Artificial Intelligence 97 (1997)1-5

Editorial


The relevance of relevance 1

Devika Subramanian a,*, Russell Greiner b,2, Judea Pearl c
a Department of Computer Science, Rice University, Houston, TX 77005,        
 USA
b Siemens Corporate Research, Inc., 755 College Road East, Princeton,    
 NJ
08540-6632, USA
Department of Computer Science, University of California, Los Angeles,   
 CA, USA


* Corresponding author.  
The editors thank AAAI for allowing us to
organize the very successful Fall Symposium, which showed the
community's interest in the topic and prompted us to organize this
special issue.
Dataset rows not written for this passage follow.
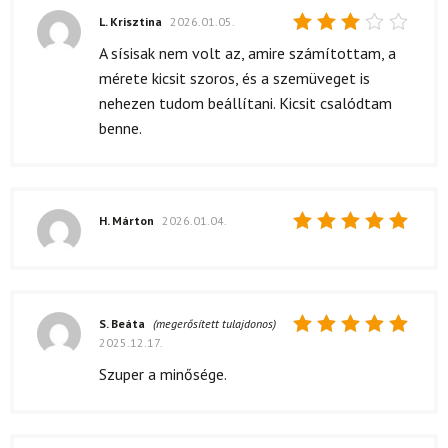
L. Krisztina
2026.01.05.
Értékelés:
A sísisak nem volt az, amire számítottam, a
3
/ 5
mérete kicsit szoros, és a szemüveget is
nehezen tudom beállítani. Kicsit csalódtam
benne.
H. Márton
2026.01.04.
Értékelés:
5
/ 5
S. Beáta
(megerősített tulajdonos)
2025.12.17.
Értékelés:
5
/ 5
Szuper a minősége.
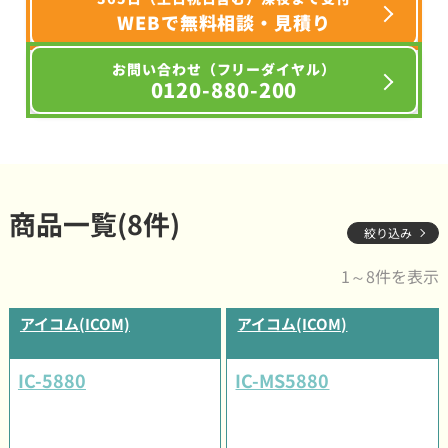
WEBで無料相談・見積り
お問い合わせ（フリーダイヤル）
0120-880-200
商品一覧(8件)
絞り込み
1～8件を表示
アイコム(ICOM)
アイコム(ICOM)
IC-5880
IC-MS5880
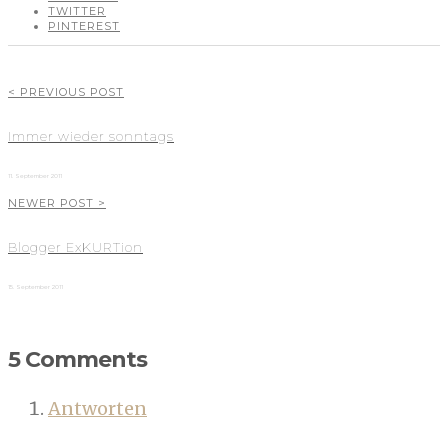
TWITTER
PINTEREST
< PREVIOUS POST
Immer wieder sonntags
11. September 2011
NEWER POST >
Blogger ExKURTion
15. September 2011
5 Comments
Antworten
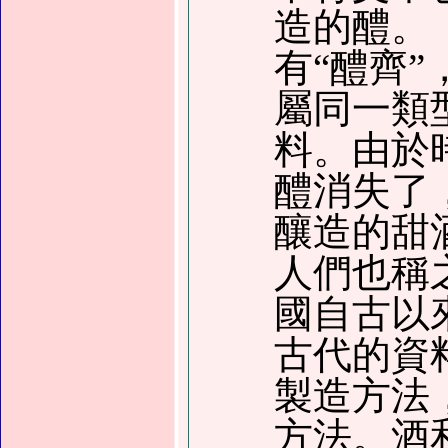
造的醴
。
有
“
醴齊
”
屬同一類
料
。
由於
醴消失了
釀造的甜
人們也稱
國自古以
古代的資
製造方法
方法。酒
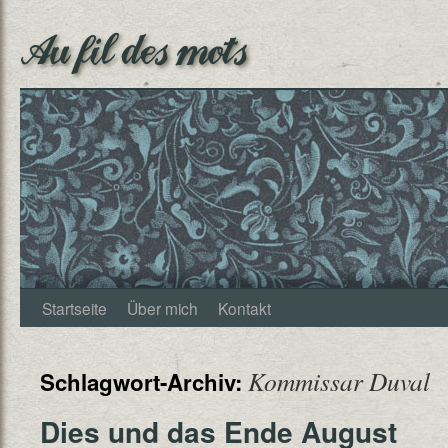
Au fil des mots
Startseite
Über mich
Kontakt
Kommissar Duval
Schlagwort-Archiv:
Dies und das Ende August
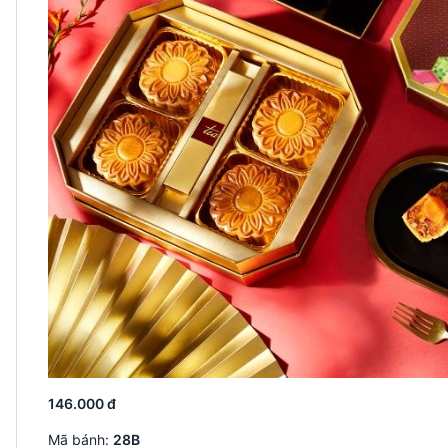
146.000 đ
Mã bánh:
28B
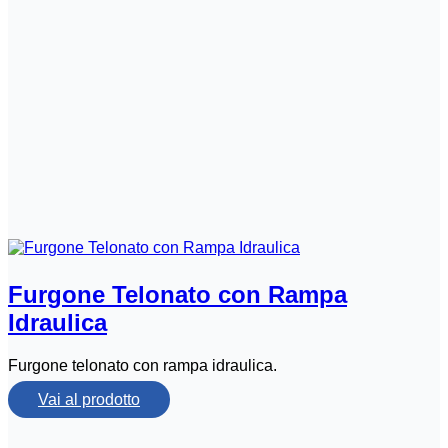
Furgone Telonato con Rampa
Idraulica
Furgone telonato con rampa idraulica.
Vai al prodotto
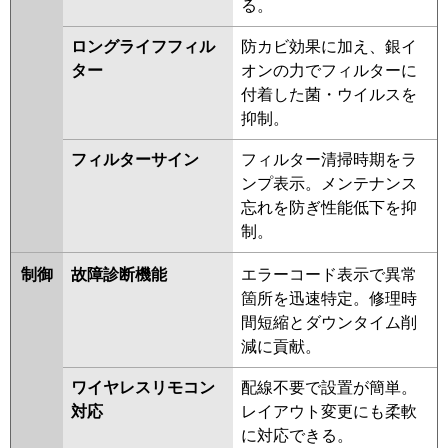
る。
ロングライフフィル
防カビ効果に加え、銀イ
ター
オンの力でフィルターに
付着した菌・ウイルスを
抑制。
フィルターサイン
フィルター清掃時期をラ
ンプ表示。メンテナンス
忘れを防ぎ性能低下を抑
制。
制御
故障診断機能
エラーコード表示で異常
箇所を迅速特定。修理時
間短縮とダウンタイム削
減に貢献。
ワイヤレスリモコン
配線不要で設置が簡単。
対応
レイアウト変更にも柔軟
に対応できる。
We also thank the dozens of reviewers who helped us to
maintain high standards in producing this issue.  
2 Current address: Department of Computing Science, 615 General Service Bldg.,
University of Alberta,Edmonton, Alberta, Canada T6G 2H1


1.	Introduction

With too little information, reasoning and learning systems cannot
work effectively. Too much information can also cause the performance
of these systems to degrade, in both accuracy and efficiency. It is
therefore important to determine what information must be preserved,
or more generally, i.e., what information is "relevant". 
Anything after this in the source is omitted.